There has been a patchwork of interventions. We can see that in Africa that some reform processes, for example here in Kenya with the Supreme Court, in Rwanda with the court system, what’s happened in Ituri, what’s happened in Uganda and even what’s happening at the moment, in a very piecemeal fashion, in places like South Sudan and Central African Republic. There is a series of interventions inside domestic courts that are beginning to bear fruit but it’s not coordinated and the value of that has never been fully articulated as a central body of thought. There’s been a tendency to say “well there’s something good going on in Congo, there’s something good going on with Hissène Habré case”, but never a sense of “if we package all of this up it shows that there may be much more creativity and much more momentum at the national, at the community level and, to a certain extent, even at the regional level in Africa.”

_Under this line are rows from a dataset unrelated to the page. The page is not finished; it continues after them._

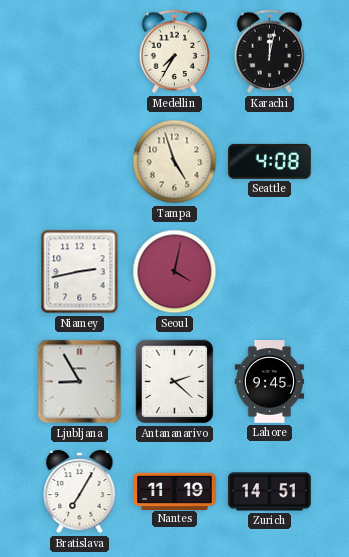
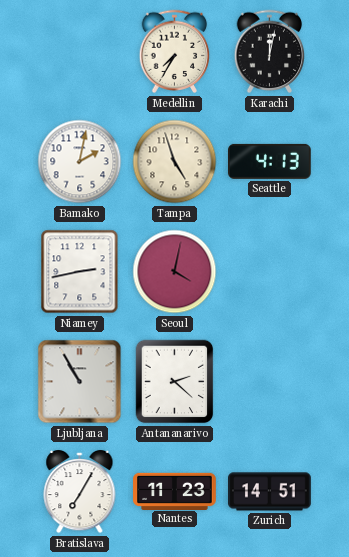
Bamako: none -> 2:02
Seattle: 4:08 -> 4:13
Ljubljana: 8:55 -> 10:55
Lahore: 9:45 -> none
Nantes: 11:19 -> 11:23
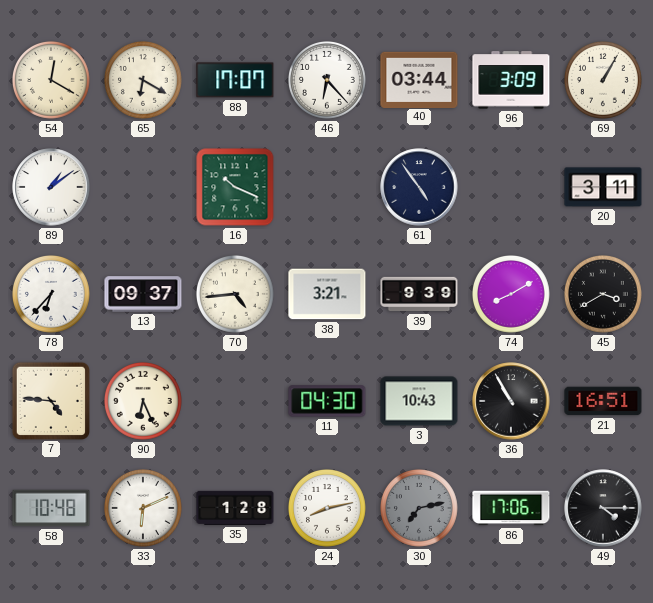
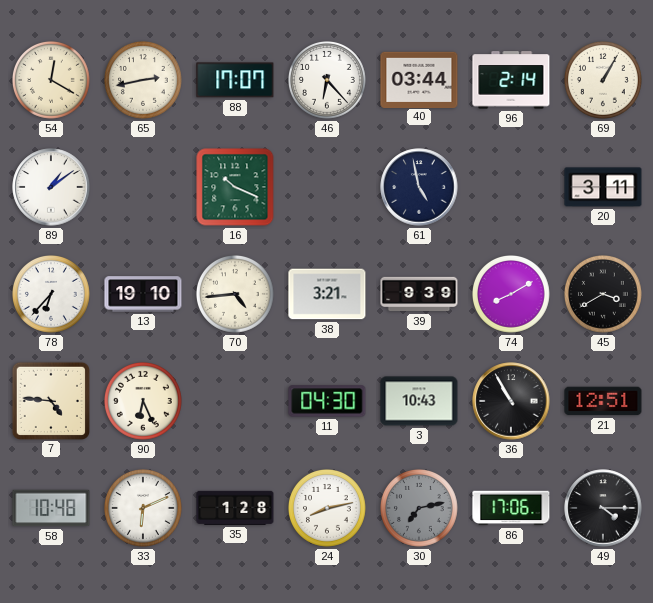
65: 6:20 -> 2:43
96: 3:09 -> 2:14
61: 4:54 -> 4:58
13: 09:37 -> 19:10
21: 16:51 -> 12:51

I think that is the big message at the end of my book. The court is fundamentally flawed. No amount of reform is necessarily going to improve it. So we need to change direction and. There’s going to be a risk involved because I am not naive about how difficult reforming domestic justice can but we haven’t tried. We have only tried in a very limited fashion. Now is the time to put our energy and our resources into that. We may turn around in 20 years and also decide that that didn’t work either but we don’t want to die wondering.
Justice Hub: To produce the book, you said you have conducted hundreds of interviews over 11 years, mostly with ordinary people. What sense has that given you about their perspective on justice?
Dr Phil Clark: I did 650 interviews for the book. More than 400 of those were at the local level in Northern Uganda in Eastern Congo. It is an extremely heterogeneous material. Even in the same village in Uganda or Congo people don’t necessarily think the same way about justice or about the ICC. In the book, I try to capture the diversity and the disagreements even within community perspectives. Nevertheless, organically over 11 years, there were some consistent trends in the community reactions. One of the big ones was a real desire for justice to have a presence. A desire for people to be able to see justice being done in processes that they could participate in and hold [someone] accountable.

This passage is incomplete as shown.